WORK ORDER: From the line containing "Identify the location" through the last line of the records below, output every line exactly, both ends included, except the pictures.

[[ RECORDS SUPPLIED, beginning ]]

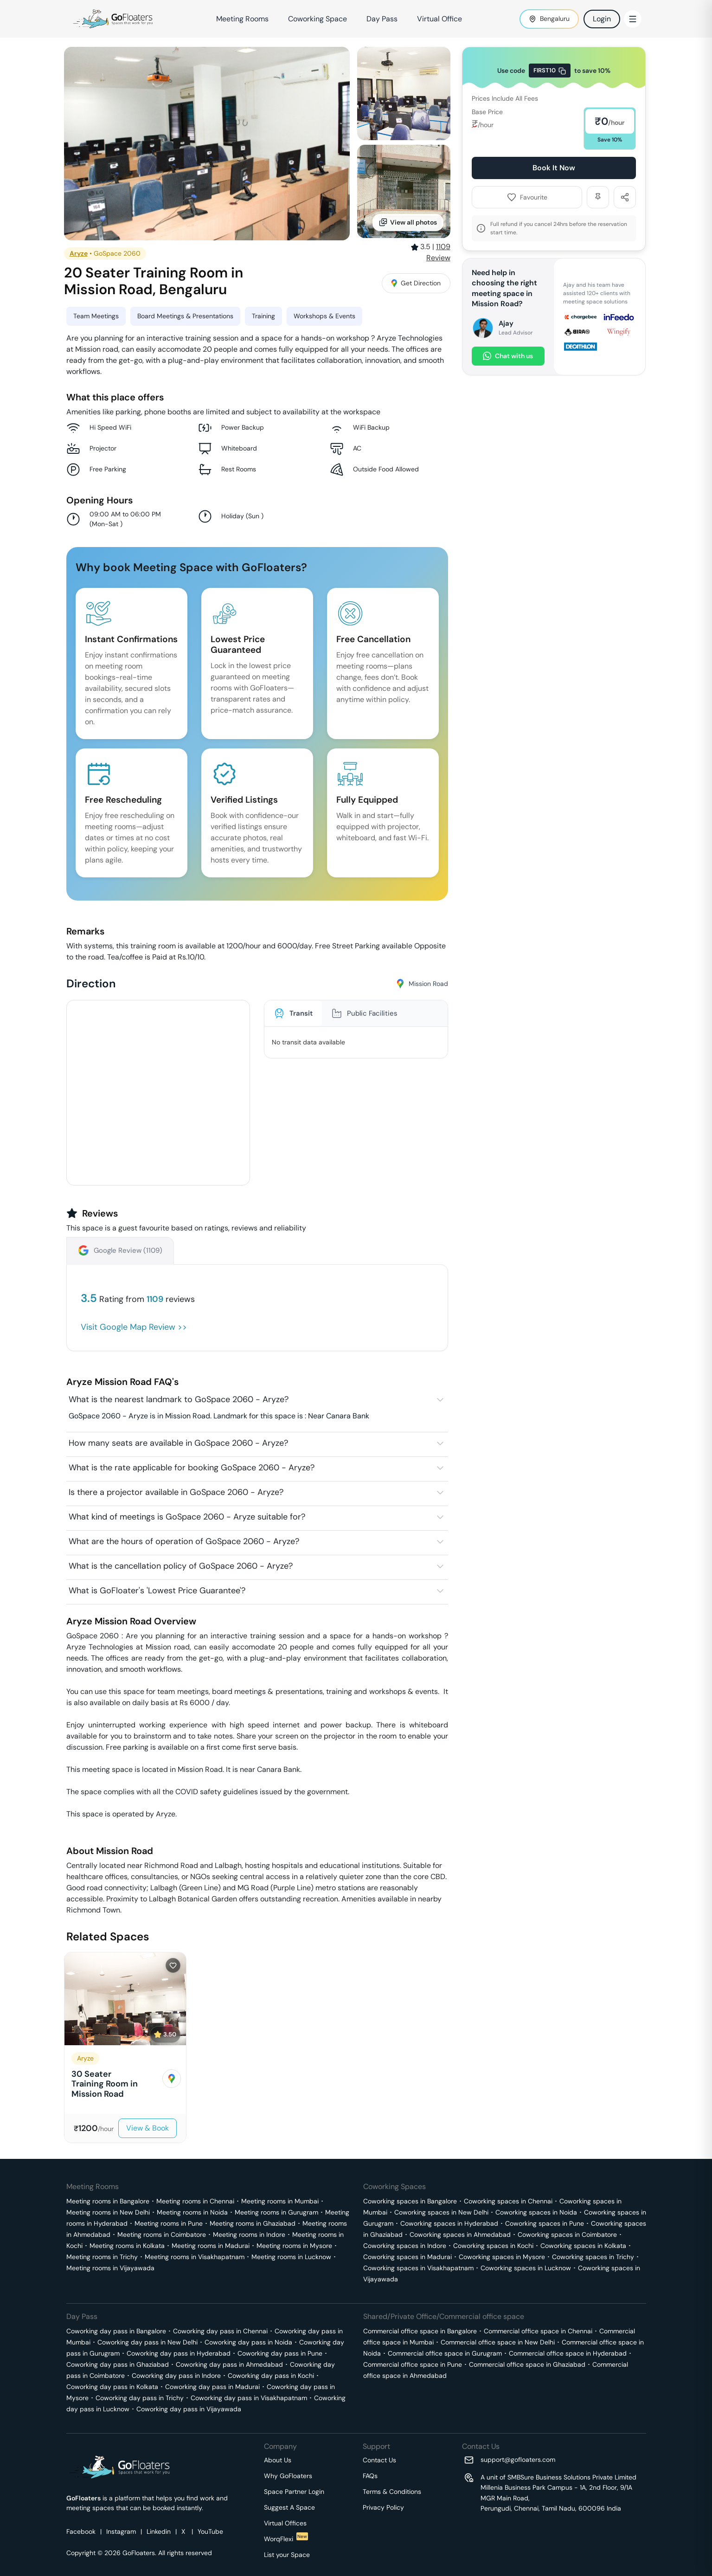 This screenshot has height=2576, width=712. What do you see at coordinates (157, 1590) in the screenshot?
I see `What is GoFloater's 'Lowest Price Guarantee'?` at bounding box center [157, 1590].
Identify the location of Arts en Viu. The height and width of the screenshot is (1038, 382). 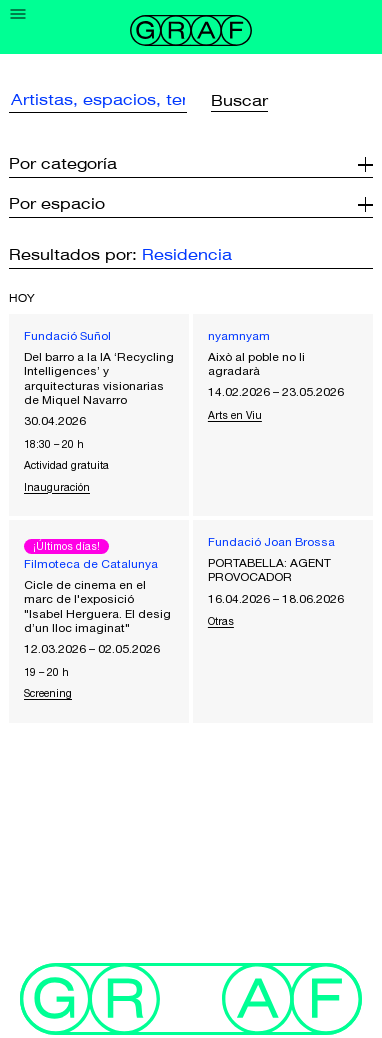
(235, 415).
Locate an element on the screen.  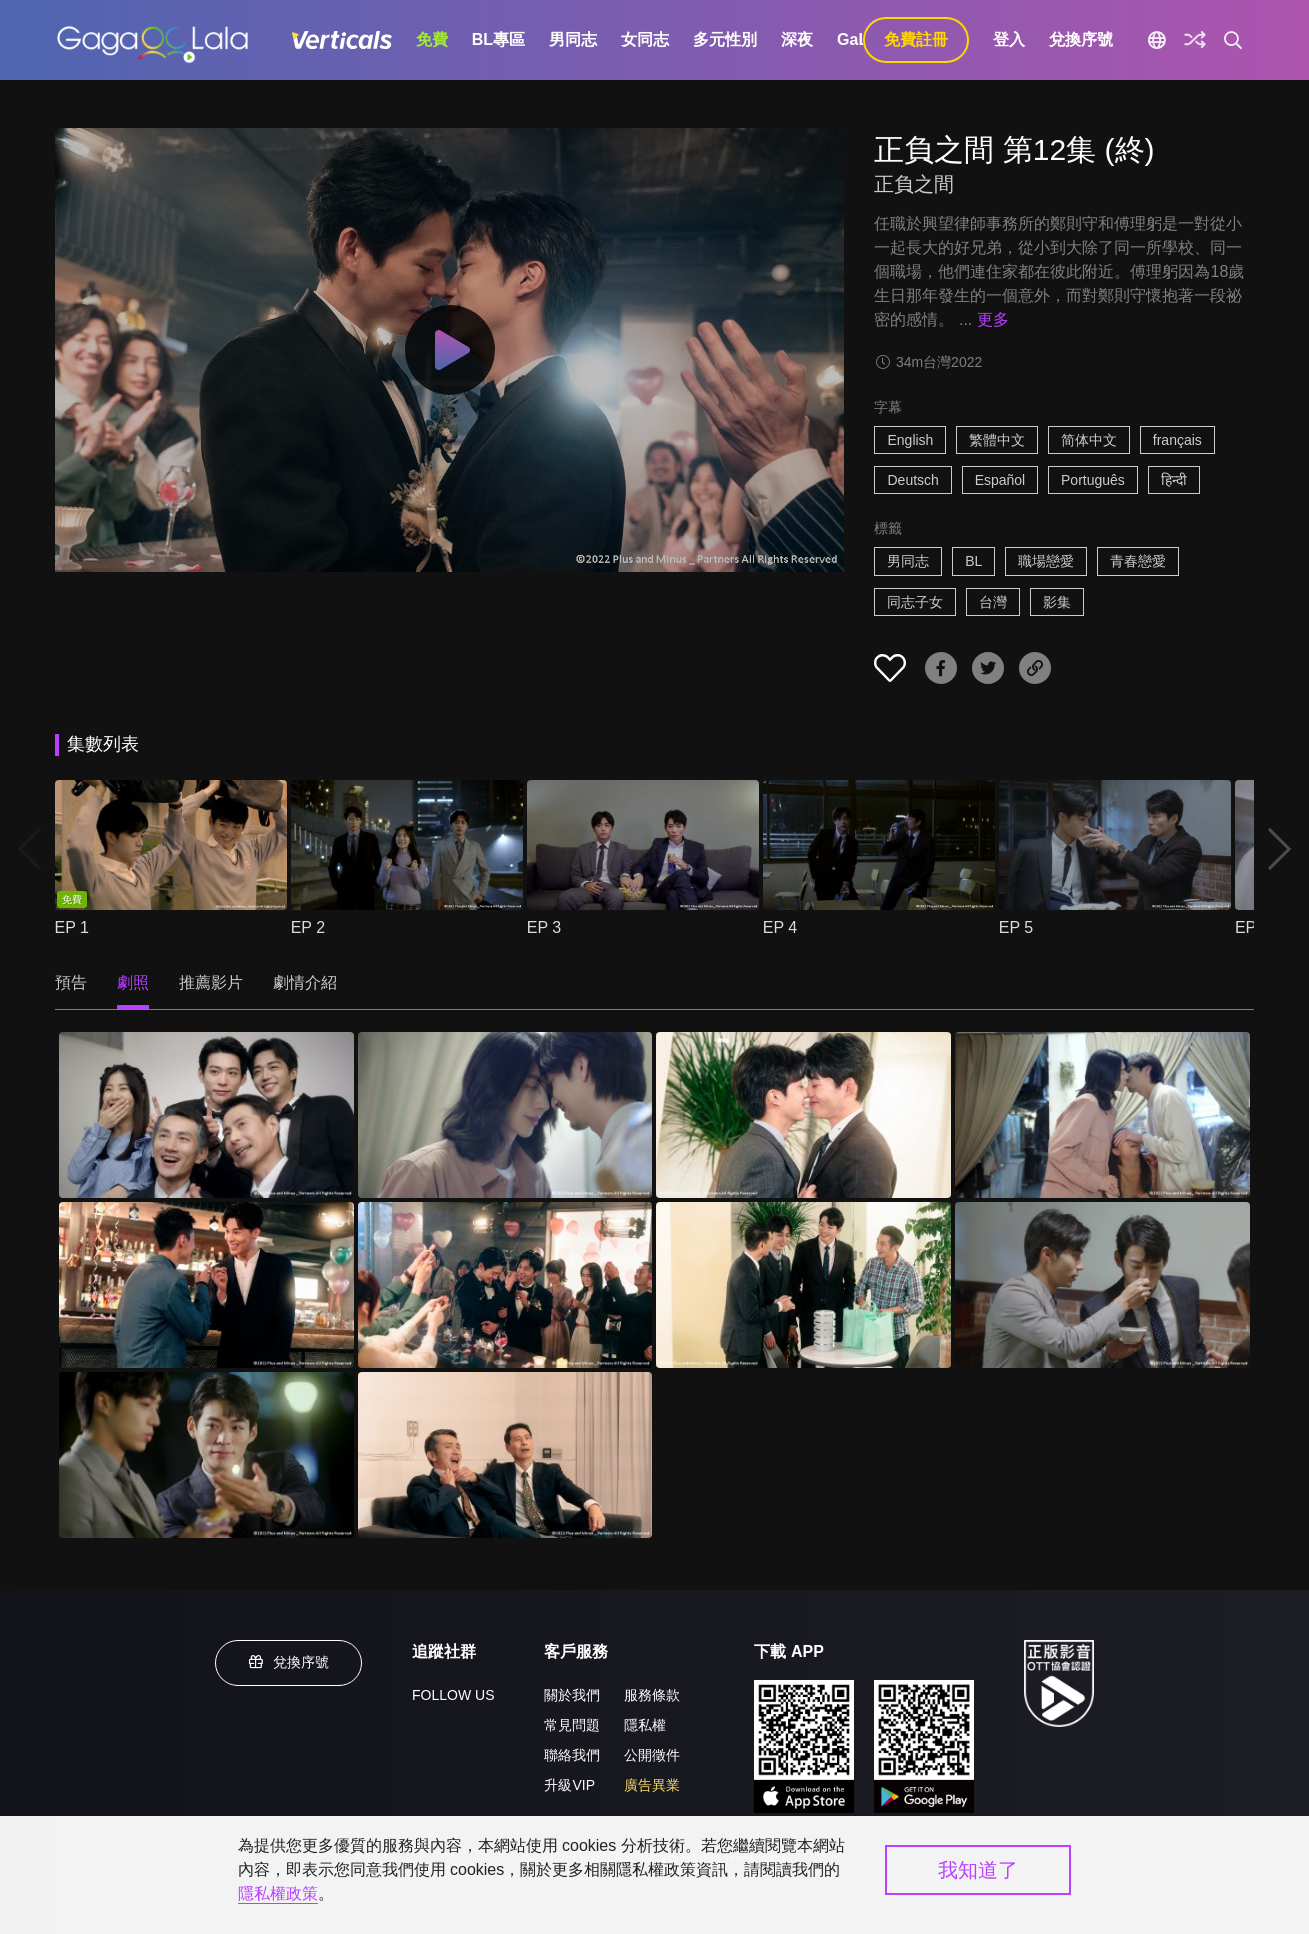
廣告異業 is located at coordinates (652, 1785).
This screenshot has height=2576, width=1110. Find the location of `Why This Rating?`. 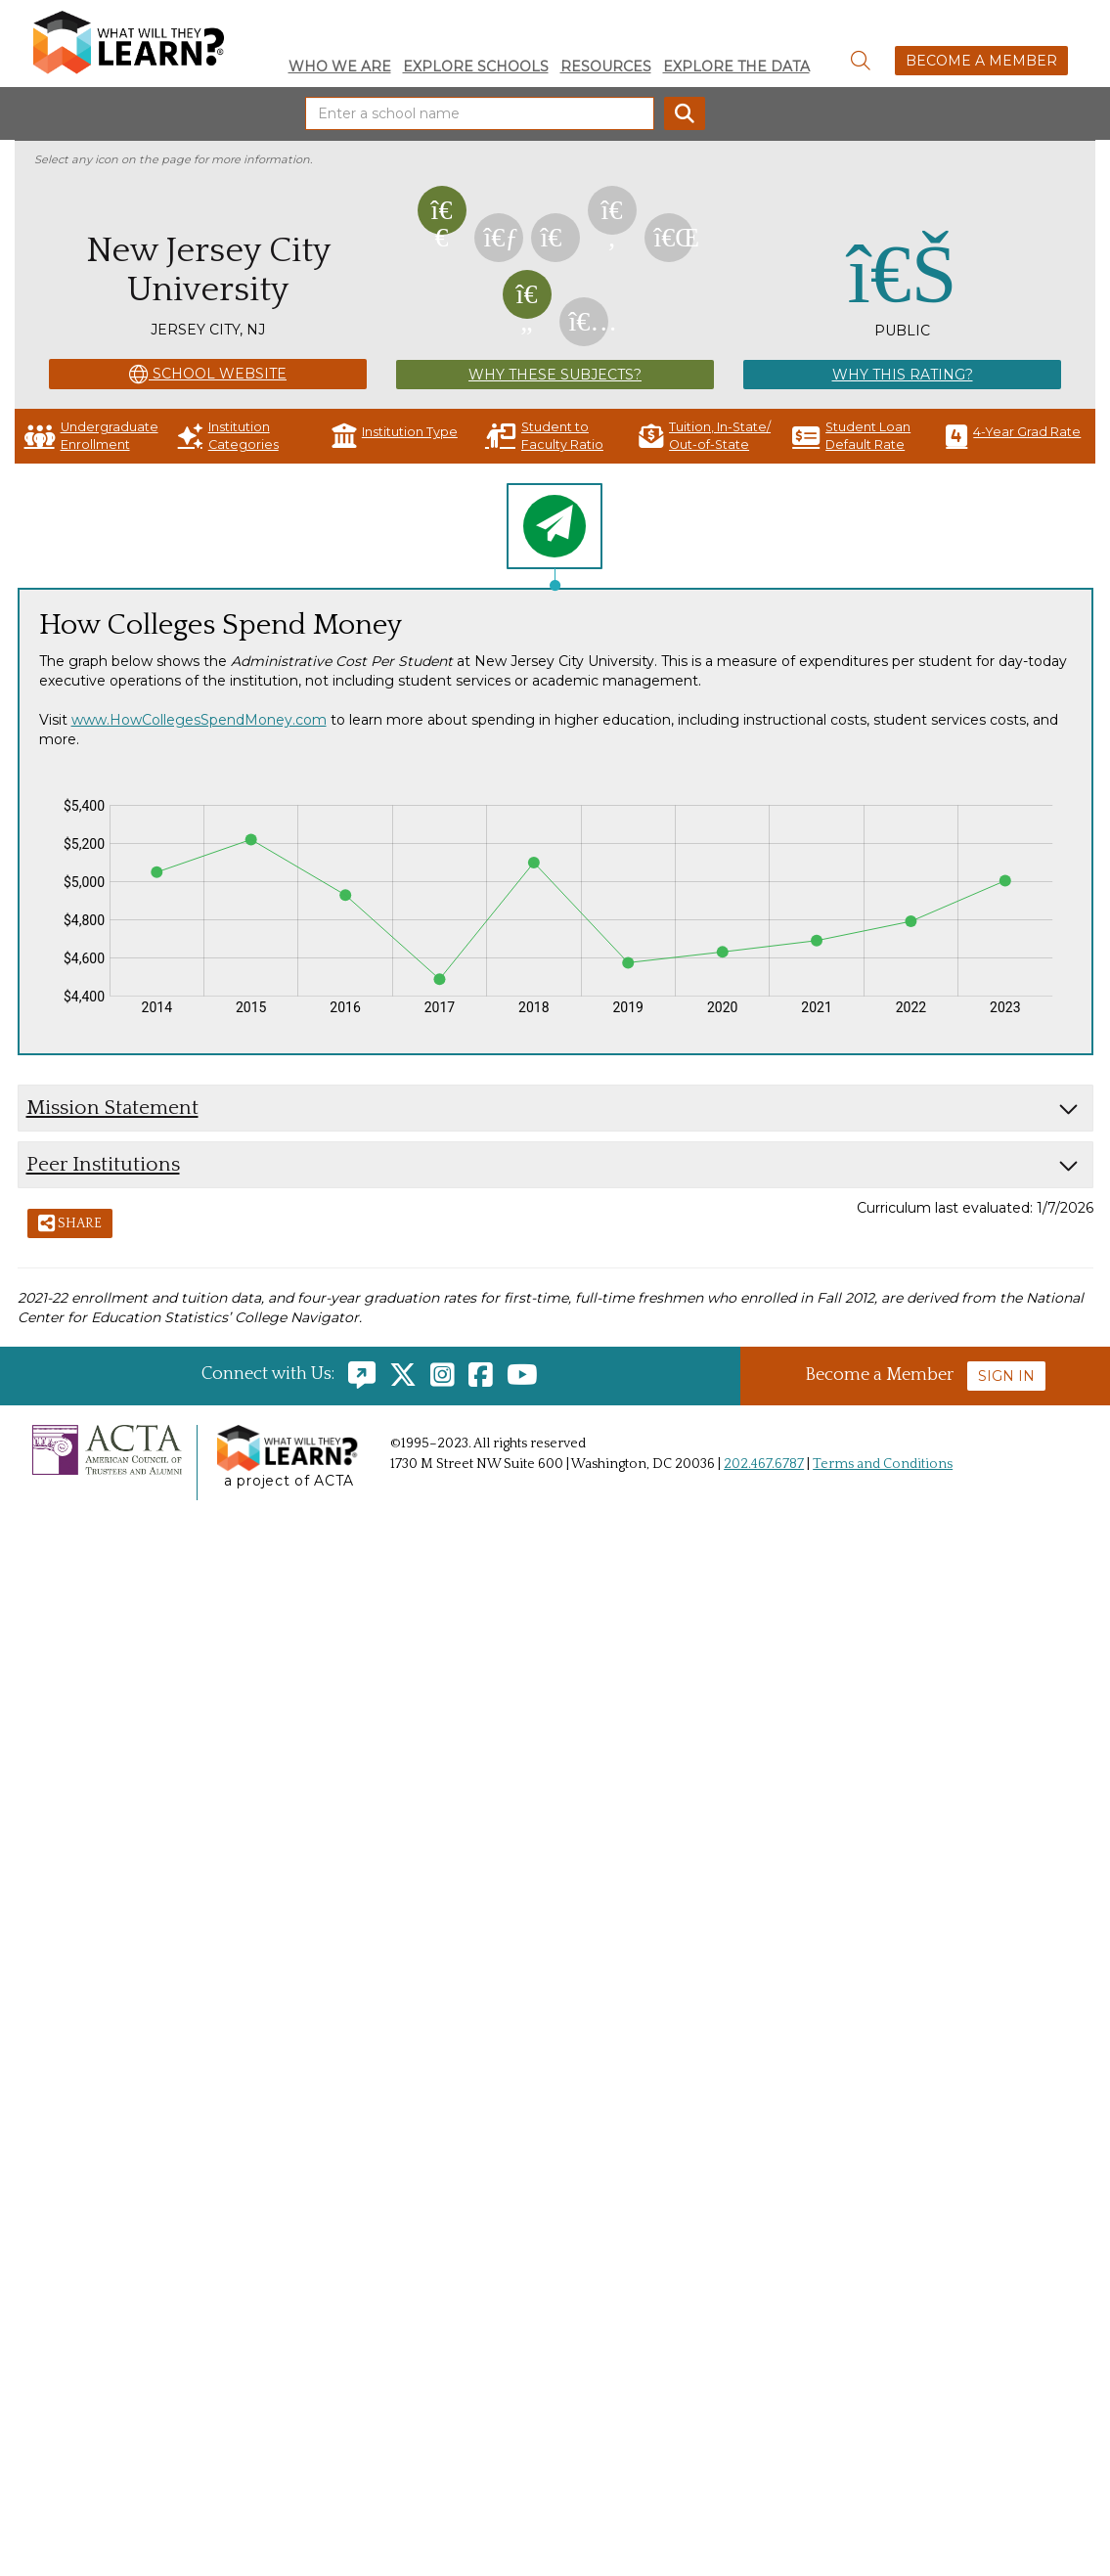

Why This Rating? is located at coordinates (902, 374).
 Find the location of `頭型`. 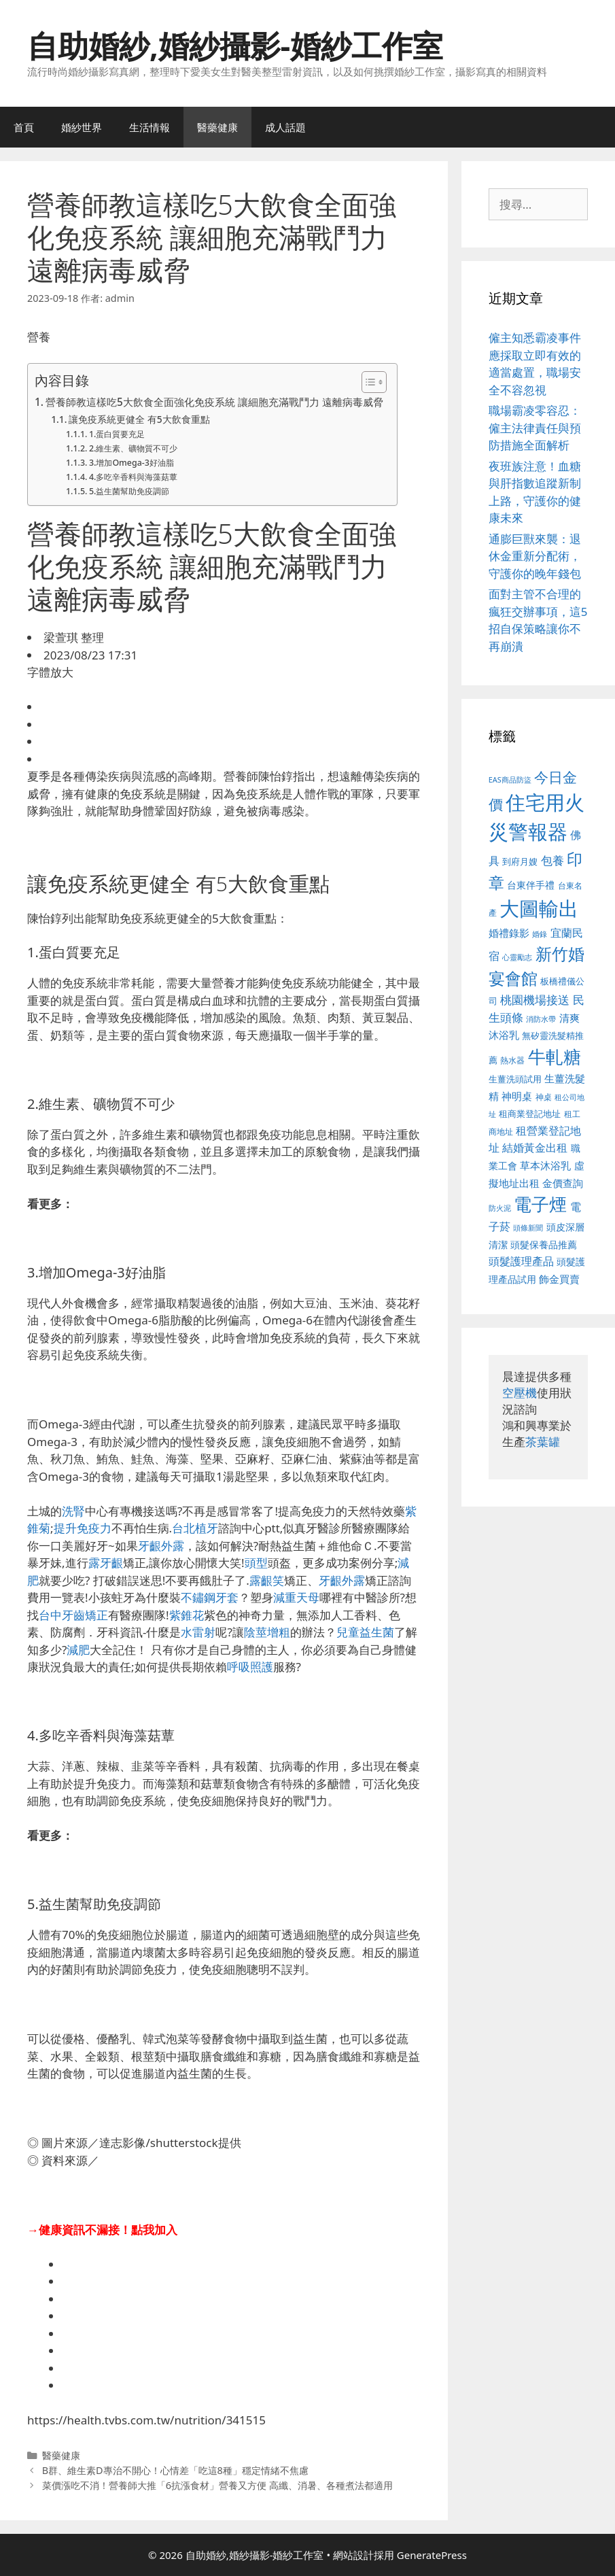

頭型 is located at coordinates (256, 1562).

[[ RECORDS SUPPLIED, end ]]

REPLY TO THE EXERCISE:
Identify the location of Arts en Viu. The height and width of the screenshot is (1038, 382). 
(235, 415).
Locate an element on the screen.  
廣告異業 is located at coordinates (652, 1785).
This screenshot has height=2576, width=1110. Find the location of `Why This Rating?`. 

Why This Rating? is located at coordinates (902, 374).
 Find the location of `頭型`. 

頭型 is located at coordinates (256, 1562).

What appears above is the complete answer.